Stumbling toward a new class of drugs
Recognizing that the statin market is massive and that it would be tough to replace revenue lost when statin patents expire, various drugmakers, including Pfizer, Eli Lilly (LLY 1.96%), and Merck, spent hundreds of millions of dollars developing next-generation cholesterol fighters that work in entirely new ways.

Among the most promising of these next-generation drugs were cholesterol esterase transfer protein, or CETP, inhibitors. This class of drugs sought to lower LDL levels, and boost good cholesterol, or HDL, levels, by interrupting a key transfer that occurs between LDL and HDL.

In early-stage trials, CETP inhibitors put up promising results, but their track record in late-stage trials has been downright dismal.

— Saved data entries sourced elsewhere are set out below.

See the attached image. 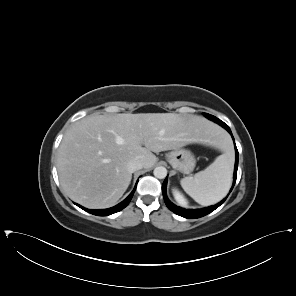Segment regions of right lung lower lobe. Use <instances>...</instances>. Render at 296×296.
<instances>
[{
    "instance_id": "1",
    "label": "right lung lower lobe",
    "mask_w": 296,
    "mask_h": 296,
    "mask_svg": "<svg viewBox=\"0 0 296 296\" xmlns=\"http://www.w3.org/2000/svg\"><path fill=\"white\" fill-rule=\"evenodd\" d=\"M136 190V187L134 188V190L131 192V194L124 200L122 201L121 203H119L118 205L112 207V208H108V209H101V210H89V209H86L78 204H76L78 207H80L81 209L91 213V214H94V215H97V216H107V215H111L113 213H116L122 209H124L130 202V200L132 199V196L134 194Z\"/></svg>"
}]
</instances>
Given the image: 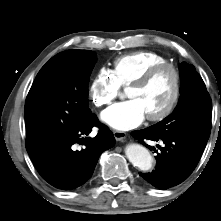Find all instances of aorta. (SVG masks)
<instances>
[{"mask_svg": "<svg viewBox=\"0 0 221 221\" xmlns=\"http://www.w3.org/2000/svg\"><path fill=\"white\" fill-rule=\"evenodd\" d=\"M125 154L133 166L143 171L151 169L153 158L144 146L135 143L128 144L125 148Z\"/></svg>", "mask_w": 221, "mask_h": 221, "instance_id": "1", "label": "aorta"}]
</instances>
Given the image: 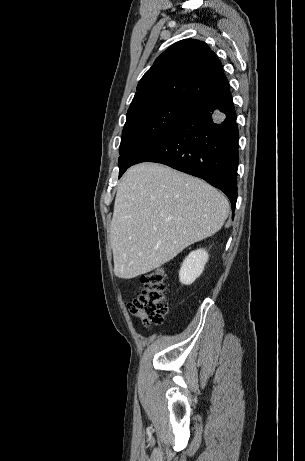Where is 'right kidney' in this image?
<instances>
[{
    "instance_id": "right-kidney-1",
    "label": "right kidney",
    "mask_w": 305,
    "mask_h": 461,
    "mask_svg": "<svg viewBox=\"0 0 305 461\" xmlns=\"http://www.w3.org/2000/svg\"><path fill=\"white\" fill-rule=\"evenodd\" d=\"M209 255L204 249L192 251L183 261L179 271L180 282L184 285L192 284L203 272Z\"/></svg>"
}]
</instances>
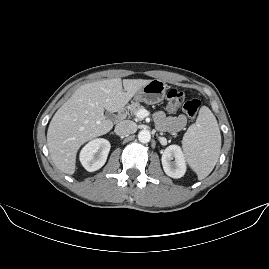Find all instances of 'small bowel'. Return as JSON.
Segmentation results:
<instances>
[{
    "mask_svg": "<svg viewBox=\"0 0 269 269\" xmlns=\"http://www.w3.org/2000/svg\"><path fill=\"white\" fill-rule=\"evenodd\" d=\"M155 119L158 126L173 132L180 131L186 125V117L178 115L176 117H167L163 112L155 113Z\"/></svg>",
    "mask_w": 269,
    "mask_h": 269,
    "instance_id": "1",
    "label": "small bowel"
}]
</instances>
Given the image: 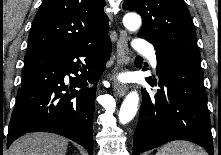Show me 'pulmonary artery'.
<instances>
[{
	"mask_svg": "<svg viewBox=\"0 0 221 155\" xmlns=\"http://www.w3.org/2000/svg\"><path fill=\"white\" fill-rule=\"evenodd\" d=\"M135 49L138 52L145 54L154 68L157 67L155 50L150 44L145 41L139 40L135 43Z\"/></svg>",
	"mask_w": 221,
	"mask_h": 155,
	"instance_id": "e3ab8cb5",
	"label": "pulmonary artery"
}]
</instances>
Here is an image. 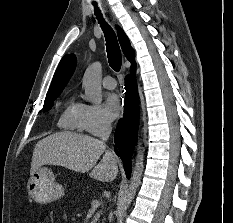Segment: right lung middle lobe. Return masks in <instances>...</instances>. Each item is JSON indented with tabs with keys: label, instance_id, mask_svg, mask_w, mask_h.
Listing matches in <instances>:
<instances>
[{
	"label": "right lung middle lobe",
	"instance_id": "dd1d6c3e",
	"mask_svg": "<svg viewBox=\"0 0 233 223\" xmlns=\"http://www.w3.org/2000/svg\"><path fill=\"white\" fill-rule=\"evenodd\" d=\"M53 106V103L43 106L44 110L47 111Z\"/></svg>",
	"mask_w": 233,
	"mask_h": 223
}]
</instances>
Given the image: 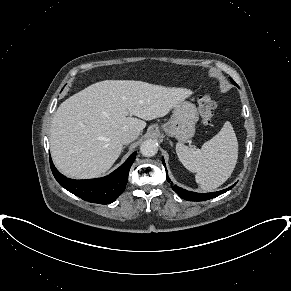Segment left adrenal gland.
<instances>
[{
  "instance_id": "1",
  "label": "left adrenal gland",
  "mask_w": 291,
  "mask_h": 291,
  "mask_svg": "<svg viewBox=\"0 0 291 291\" xmlns=\"http://www.w3.org/2000/svg\"><path fill=\"white\" fill-rule=\"evenodd\" d=\"M170 143H171V146H173V144H172V142L170 141Z\"/></svg>"
}]
</instances>
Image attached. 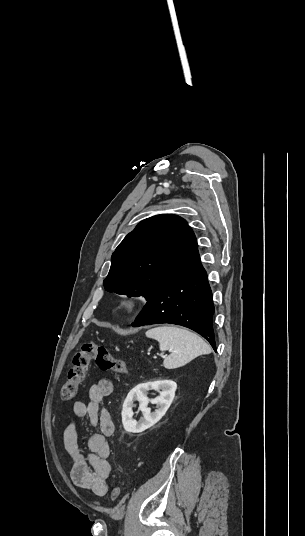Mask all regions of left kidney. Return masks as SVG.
<instances>
[{
	"instance_id": "obj_1",
	"label": "left kidney",
	"mask_w": 305,
	"mask_h": 536,
	"mask_svg": "<svg viewBox=\"0 0 305 536\" xmlns=\"http://www.w3.org/2000/svg\"><path fill=\"white\" fill-rule=\"evenodd\" d=\"M149 390H157L160 396H157L154 400H149L147 398ZM176 390L177 384L176 382H172V380H156V382H147V384H138V386H135L129 392L123 404L122 424L124 430L126 432H132V434H139V432H144V430H148V428L157 424L162 416H165L168 408H170ZM136 400L139 402L138 410L143 414V418L139 422L133 418V408ZM149 402L156 404L157 410L155 412H151L150 408H147Z\"/></svg>"
}]
</instances>
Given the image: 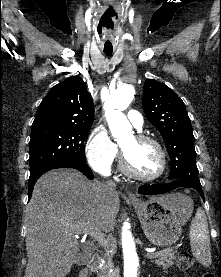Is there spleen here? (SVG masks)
I'll return each mask as SVG.
<instances>
[{"mask_svg":"<svg viewBox=\"0 0 221 277\" xmlns=\"http://www.w3.org/2000/svg\"><path fill=\"white\" fill-rule=\"evenodd\" d=\"M189 236L193 255L201 264L209 266L211 263L209 230L206 216L201 209L197 210L191 222Z\"/></svg>","mask_w":221,"mask_h":277,"instance_id":"1","label":"spleen"}]
</instances>
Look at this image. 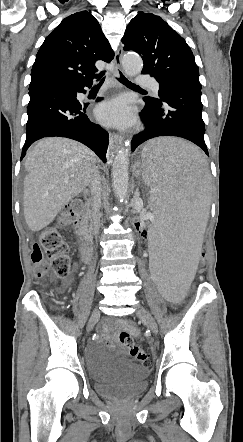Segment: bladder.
Segmentation results:
<instances>
[{"mask_svg": "<svg viewBox=\"0 0 243 442\" xmlns=\"http://www.w3.org/2000/svg\"><path fill=\"white\" fill-rule=\"evenodd\" d=\"M87 371L95 391L112 400H126L141 394L147 387V370L126 359L92 355Z\"/></svg>", "mask_w": 243, "mask_h": 442, "instance_id": "1", "label": "bladder"}]
</instances>
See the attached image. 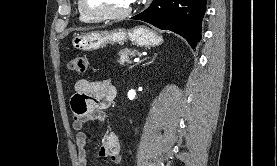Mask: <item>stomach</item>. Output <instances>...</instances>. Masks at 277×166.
<instances>
[{
	"label": "stomach",
	"instance_id": "stomach-1",
	"mask_svg": "<svg viewBox=\"0 0 277 166\" xmlns=\"http://www.w3.org/2000/svg\"><path fill=\"white\" fill-rule=\"evenodd\" d=\"M128 39L140 47H154L162 43V37L154 31L144 26H136L128 31L125 29H116L75 35L72 39V44L76 49L91 51L107 44L123 43Z\"/></svg>",
	"mask_w": 277,
	"mask_h": 166
}]
</instances>
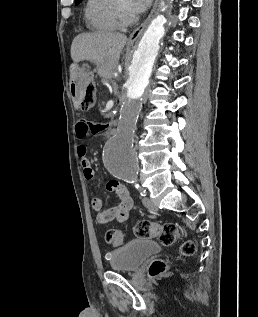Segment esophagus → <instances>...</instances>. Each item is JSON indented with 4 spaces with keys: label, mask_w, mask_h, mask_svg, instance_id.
Returning a JSON list of instances; mask_svg holds the SVG:
<instances>
[{
    "label": "esophagus",
    "mask_w": 258,
    "mask_h": 317,
    "mask_svg": "<svg viewBox=\"0 0 258 317\" xmlns=\"http://www.w3.org/2000/svg\"><path fill=\"white\" fill-rule=\"evenodd\" d=\"M158 2L159 0H155L154 6L151 10V12L149 13L148 17L146 18V20H144L143 23H141V25H139V27H137L129 36L128 40H136L140 37V35L142 34L144 28L147 26V24L150 22L152 16L154 15V12L156 11V8L158 6Z\"/></svg>",
    "instance_id": "1"
}]
</instances>
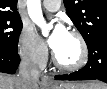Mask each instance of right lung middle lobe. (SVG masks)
Instances as JSON below:
<instances>
[{
    "label": "right lung middle lobe",
    "mask_w": 107,
    "mask_h": 89,
    "mask_svg": "<svg viewBox=\"0 0 107 89\" xmlns=\"http://www.w3.org/2000/svg\"><path fill=\"white\" fill-rule=\"evenodd\" d=\"M21 30L20 19L9 15L0 16V49L16 53Z\"/></svg>",
    "instance_id": "dd1d6c3e"
}]
</instances>
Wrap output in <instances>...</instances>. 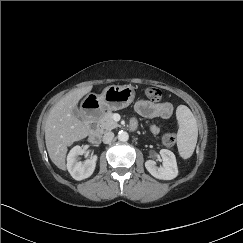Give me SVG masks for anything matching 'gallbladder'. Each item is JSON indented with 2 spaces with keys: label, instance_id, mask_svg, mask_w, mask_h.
Listing matches in <instances>:
<instances>
[{
  "label": "gallbladder",
  "instance_id": "obj_1",
  "mask_svg": "<svg viewBox=\"0 0 243 243\" xmlns=\"http://www.w3.org/2000/svg\"><path fill=\"white\" fill-rule=\"evenodd\" d=\"M73 115H75L76 117H80V111H79V109L74 108L73 109Z\"/></svg>",
  "mask_w": 243,
  "mask_h": 243
}]
</instances>
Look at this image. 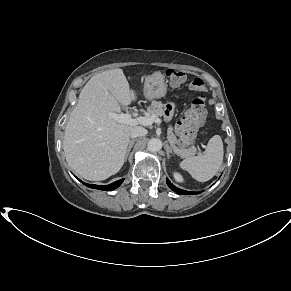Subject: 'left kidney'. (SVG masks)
Returning <instances> with one entry per match:
<instances>
[{"mask_svg": "<svg viewBox=\"0 0 291 291\" xmlns=\"http://www.w3.org/2000/svg\"><path fill=\"white\" fill-rule=\"evenodd\" d=\"M173 177H174L175 181H177V182H183V177L178 172H174L173 173Z\"/></svg>", "mask_w": 291, "mask_h": 291, "instance_id": "5707ae66", "label": "left kidney"}]
</instances>
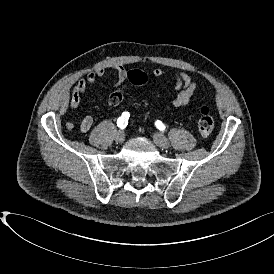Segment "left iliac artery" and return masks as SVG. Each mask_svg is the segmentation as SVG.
I'll return each instance as SVG.
<instances>
[{
  "label": "left iliac artery",
  "instance_id": "left-iliac-artery-1",
  "mask_svg": "<svg viewBox=\"0 0 274 274\" xmlns=\"http://www.w3.org/2000/svg\"><path fill=\"white\" fill-rule=\"evenodd\" d=\"M155 125H156V127H157L160 131H164V130H165V125H164L161 121L157 120V121L155 122Z\"/></svg>",
  "mask_w": 274,
  "mask_h": 274
}]
</instances>
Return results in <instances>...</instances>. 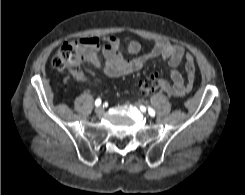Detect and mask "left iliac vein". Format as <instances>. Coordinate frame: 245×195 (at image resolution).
Listing matches in <instances>:
<instances>
[{"mask_svg": "<svg viewBox=\"0 0 245 195\" xmlns=\"http://www.w3.org/2000/svg\"><path fill=\"white\" fill-rule=\"evenodd\" d=\"M134 105L136 106V107H139V104L138 103H134ZM141 109V111H142V113L144 114V115H146V116H148L147 114H146V111H145V109L143 108H140Z\"/></svg>", "mask_w": 245, "mask_h": 195, "instance_id": "obj_1", "label": "left iliac vein"}]
</instances>
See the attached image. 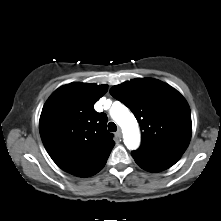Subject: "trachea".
I'll return each instance as SVG.
<instances>
[{"label": "trachea", "instance_id": "1", "mask_svg": "<svg viewBox=\"0 0 221 221\" xmlns=\"http://www.w3.org/2000/svg\"><path fill=\"white\" fill-rule=\"evenodd\" d=\"M108 130L110 132H116V130H117L116 124L114 122H109L108 123Z\"/></svg>", "mask_w": 221, "mask_h": 221}]
</instances>
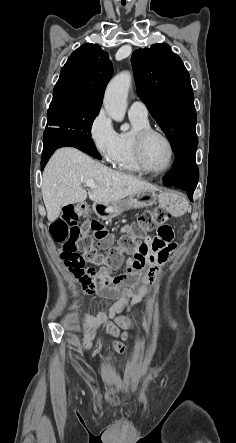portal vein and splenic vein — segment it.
<instances>
[{
	"label": "portal vein and splenic vein",
	"instance_id": "1",
	"mask_svg": "<svg viewBox=\"0 0 236 443\" xmlns=\"http://www.w3.org/2000/svg\"><path fill=\"white\" fill-rule=\"evenodd\" d=\"M85 184H86L87 187H90V188H96L97 187V185L95 184V182L93 180H87Z\"/></svg>",
	"mask_w": 236,
	"mask_h": 443
}]
</instances>
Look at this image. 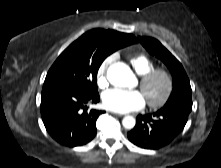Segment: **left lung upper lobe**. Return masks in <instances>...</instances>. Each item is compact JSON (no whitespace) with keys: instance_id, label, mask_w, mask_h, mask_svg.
Here are the masks:
<instances>
[{"instance_id":"5c2ea615","label":"left lung upper lobe","mask_w":221,"mask_h":168,"mask_svg":"<svg viewBox=\"0 0 221 168\" xmlns=\"http://www.w3.org/2000/svg\"><path fill=\"white\" fill-rule=\"evenodd\" d=\"M146 50L162 60L173 79V90L162 109L186 106L192 108L191 86L187 74L181 63L156 39L150 37H138Z\"/></svg>"}]
</instances>
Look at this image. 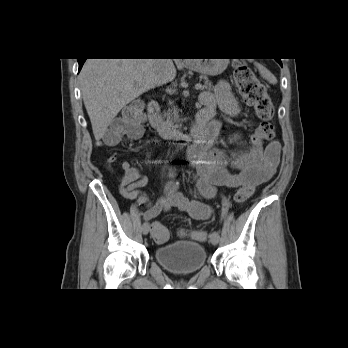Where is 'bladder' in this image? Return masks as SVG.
Wrapping results in <instances>:
<instances>
[{
  "mask_svg": "<svg viewBox=\"0 0 348 348\" xmlns=\"http://www.w3.org/2000/svg\"><path fill=\"white\" fill-rule=\"evenodd\" d=\"M160 265L173 274L186 275L198 271L207 259L205 248L194 241H178L155 249Z\"/></svg>",
  "mask_w": 348,
  "mask_h": 348,
  "instance_id": "bladder-1",
  "label": "bladder"
}]
</instances>
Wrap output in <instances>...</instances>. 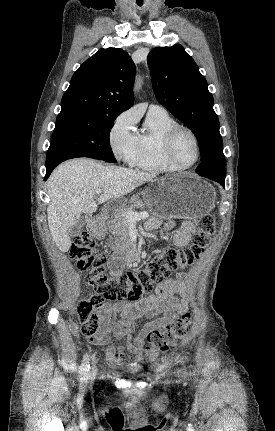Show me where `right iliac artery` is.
Listing matches in <instances>:
<instances>
[{
    "label": "right iliac artery",
    "instance_id": "1",
    "mask_svg": "<svg viewBox=\"0 0 275 431\" xmlns=\"http://www.w3.org/2000/svg\"><path fill=\"white\" fill-rule=\"evenodd\" d=\"M89 367H90L89 356L86 354L83 357V361L80 367V374H81L82 380H86L88 378Z\"/></svg>",
    "mask_w": 275,
    "mask_h": 431
}]
</instances>
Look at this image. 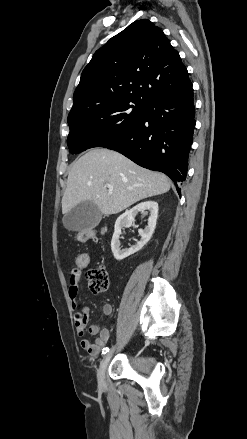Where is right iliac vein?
<instances>
[{"mask_svg":"<svg viewBox=\"0 0 247 439\" xmlns=\"http://www.w3.org/2000/svg\"><path fill=\"white\" fill-rule=\"evenodd\" d=\"M114 350H115V347H113L110 351H108L100 363V366H99V369L97 372V379H98L99 385L105 384V372H106L107 366L112 358Z\"/></svg>","mask_w":247,"mask_h":439,"instance_id":"obj_1","label":"right iliac vein"}]
</instances>
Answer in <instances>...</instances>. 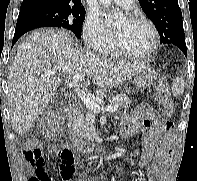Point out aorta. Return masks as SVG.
<instances>
[{
	"mask_svg": "<svg viewBox=\"0 0 197 181\" xmlns=\"http://www.w3.org/2000/svg\"><path fill=\"white\" fill-rule=\"evenodd\" d=\"M101 4H103L106 8H110L111 7V0H99ZM122 18V16L118 13H113L112 14V20H120Z\"/></svg>",
	"mask_w": 197,
	"mask_h": 181,
	"instance_id": "aorta-1",
	"label": "aorta"
}]
</instances>
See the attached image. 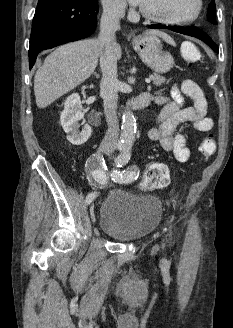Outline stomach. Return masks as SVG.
<instances>
[{
  "instance_id": "obj_1",
  "label": "stomach",
  "mask_w": 233,
  "mask_h": 328,
  "mask_svg": "<svg viewBox=\"0 0 233 328\" xmlns=\"http://www.w3.org/2000/svg\"><path fill=\"white\" fill-rule=\"evenodd\" d=\"M133 46L143 62L157 73H166L172 68L174 59L170 53L163 51L161 40L156 35L135 37Z\"/></svg>"
}]
</instances>
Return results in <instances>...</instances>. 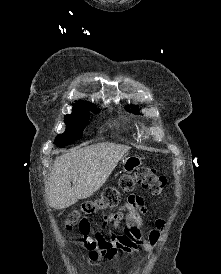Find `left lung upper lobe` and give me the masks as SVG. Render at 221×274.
I'll return each mask as SVG.
<instances>
[{"mask_svg": "<svg viewBox=\"0 0 221 274\" xmlns=\"http://www.w3.org/2000/svg\"><path fill=\"white\" fill-rule=\"evenodd\" d=\"M126 109H127L128 111H130L129 106L126 107ZM133 112H134V113H138V111H137L135 108H133Z\"/></svg>", "mask_w": 221, "mask_h": 274, "instance_id": "obj_1", "label": "left lung upper lobe"}]
</instances>
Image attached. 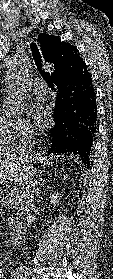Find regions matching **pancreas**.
I'll return each mask as SVG.
<instances>
[{
    "label": "pancreas",
    "mask_w": 113,
    "mask_h": 279,
    "mask_svg": "<svg viewBox=\"0 0 113 279\" xmlns=\"http://www.w3.org/2000/svg\"><path fill=\"white\" fill-rule=\"evenodd\" d=\"M2 206L14 211L8 219L9 229L22 224L23 220V197L20 196L15 190L7 191L1 198Z\"/></svg>",
    "instance_id": "cf45deb5"
}]
</instances>
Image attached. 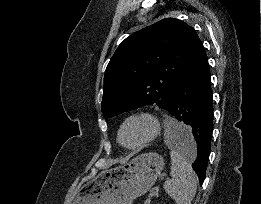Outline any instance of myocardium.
I'll use <instances>...</instances> for the list:
<instances>
[{
    "label": "myocardium",
    "mask_w": 261,
    "mask_h": 204,
    "mask_svg": "<svg viewBox=\"0 0 261 204\" xmlns=\"http://www.w3.org/2000/svg\"><path fill=\"white\" fill-rule=\"evenodd\" d=\"M132 121H145L149 125V132L146 135L145 138H143L141 141L132 144L127 145L122 141V132L127 124H129ZM161 132V123L159 118L150 111H138L131 113L128 115L121 123L118 133H117V139L118 142L126 149L135 150L140 149L154 141Z\"/></svg>",
    "instance_id": "obj_1"
}]
</instances>
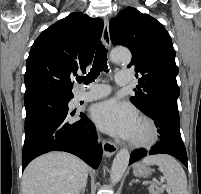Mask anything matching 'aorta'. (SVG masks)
<instances>
[{"instance_id":"762f6f07","label":"aorta","mask_w":201,"mask_h":194,"mask_svg":"<svg viewBox=\"0 0 201 194\" xmlns=\"http://www.w3.org/2000/svg\"><path fill=\"white\" fill-rule=\"evenodd\" d=\"M111 61L114 63L129 64L131 61V53L127 48L116 47L111 51ZM130 159V153L127 149H121L115 156L110 171V180L112 184H116L122 178Z\"/></svg>"}]
</instances>
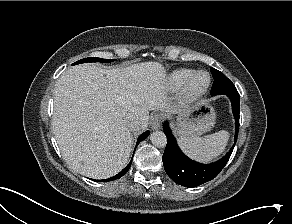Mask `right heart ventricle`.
<instances>
[{"label": "right heart ventricle", "mask_w": 292, "mask_h": 224, "mask_svg": "<svg viewBox=\"0 0 292 224\" xmlns=\"http://www.w3.org/2000/svg\"><path fill=\"white\" fill-rule=\"evenodd\" d=\"M195 72V70L187 68L174 70L168 76L167 84L173 90L181 89Z\"/></svg>", "instance_id": "right-heart-ventricle-1"}]
</instances>
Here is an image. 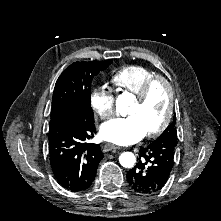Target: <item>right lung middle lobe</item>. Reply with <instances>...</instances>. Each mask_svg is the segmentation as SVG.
Listing matches in <instances>:
<instances>
[{"label":"right lung middle lobe","mask_w":221,"mask_h":221,"mask_svg":"<svg viewBox=\"0 0 221 221\" xmlns=\"http://www.w3.org/2000/svg\"><path fill=\"white\" fill-rule=\"evenodd\" d=\"M112 60L74 62L59 76L55 84L51 121L66 114L82 115L93 120L90 106L91 83L95 75L106 69Z\"/></svg>","instance_id":"1"}]
</instances>
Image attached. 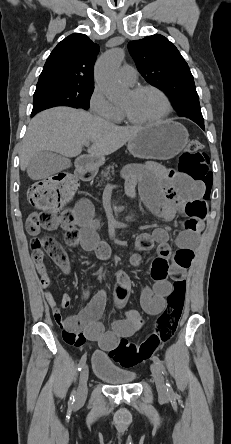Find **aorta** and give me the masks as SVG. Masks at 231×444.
<instances>
[{
  "label": "aorta",
  "mask_w": 231,
  "mask_h": 444,
  "mask_svg": "<svg viewBox=\"0 0 231 444\" xmlns=\"http://www.w3.org/2000/svg\"><path fill=\"white\" fill-rule=\"evenodd\" d=\"M123 59V50L113 48L101 56L96 63V82L104 91L106 97L113 102L120 100L126 92V88L117 77V69Z\"/></svg>",
  "instance_id": "aorta-1"
}]
</instances>
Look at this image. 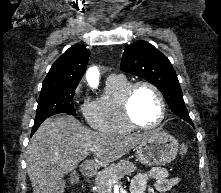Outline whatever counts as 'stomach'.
<instances>
[{"mask_svg":"<svg viewBox=\"0 0 221 193\" xmlns=\"http://www.w3.org/2000/svg\"><path fill=\"white\" fill-rule=\"evenodd\" d=\"M178 152V141L166 132L151 133L136 147L137 160L146 166H160L172 162Z\"/></svg>","mask_w":221,"mask_h":193,"instance_id":"stomach-1","label":"stomach"}]
</instances>
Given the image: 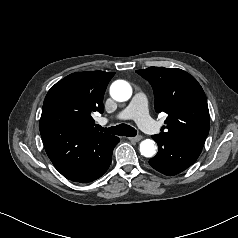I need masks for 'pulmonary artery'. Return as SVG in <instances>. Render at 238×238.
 Returning <instances> with one entry per match:
<instances>
[{
    "label": "pulmonary artery",
    "mask_w": 238,
    "mask_h": 238,
    "mask_svg": "<svg viewBox=\"0 0 238 238\" xmlns=\"http://www.w3.org/2000/svg\"><path fill=\"white\" fill-rule=\"evenodd\" d=\"M116 118L120 120L133 119L143 131L149 134H156L158 131L156 123L149 116L147 99L142 92L135 93L128 106L119 112ZM108 121L107 118L100 119L101 124H106Z\"/></svg>",
    "instance_id": "pulmonary-artery-1"
}]
</instances>
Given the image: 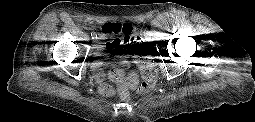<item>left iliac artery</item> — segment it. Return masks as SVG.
I'll return each mask as SVG.
<instances>
[{
	"mask_svg": "<svg viewBox=\"0 0 255 122\" xmlns=\"http://www.w3.org/2000/svg\"><path fill=\"white\" fill-rule=\"evenodd\" d=\"M146 35L149 37L151 36V33L150 32H147ZM150 40V39H149Z\"/></svg>",
	"mask_w": 255,
	"mask_h": 122,
	"instance_id": "obj_1",
	"label": "left iliac artery"
}]
</instances>
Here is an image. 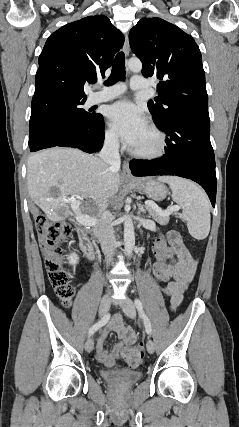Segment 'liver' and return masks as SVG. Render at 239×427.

For example, Pfizer was one of the first companies to usher its CETP drug into phase 3 studies, but once independent monitors discovered that patients taking Pfizer's drug were more at risk of death and cardiovascular events than expected, it was forced to shutter that program entirely.

Pfizer's disappointment was followed a few years later by a similar failure at Roche. In 2012, independent monitors put a stop to the development of its CETP inhibitor after an interim review determined that there was no way that the trial could achieve efficacy results that would support a filing for approval.

Most recently, Eli Lilly was forced to shelve its CETP candidate too in October when independent monitors determined that its drug was also ineffective.

Given that monitors have put an early end to the CETP programs of Pfizer, Roche, and Eli Lilly, the decision to allow Merck's to continue is almost remarkable, but investors may not want to get too excited about this development.

After all, Eli Lilly's trial was extended earlier this year and yet it still failed to achieve its endpoint and Merck's trial isn't expected to wrap up until 2017, so there's still plenty of time for things to go wrong.

Looking ahead
The price tag of Merck's CETP program is likely to be about half a billion dollars, so the company would really like to see these phase 3 trials pan out.

If it does, then Merck would face little competition in the CETP space, which, given the size of the cholesterol drug market, could make this a very profit-friendly medicine.

However, CETP inhibitors disappointing track record make me unwilling to bet that Merck's drug will succeed, and for that reason, it's probably best to base any decision to invest in Merck on other opportunities and risks, rather than the CETP program.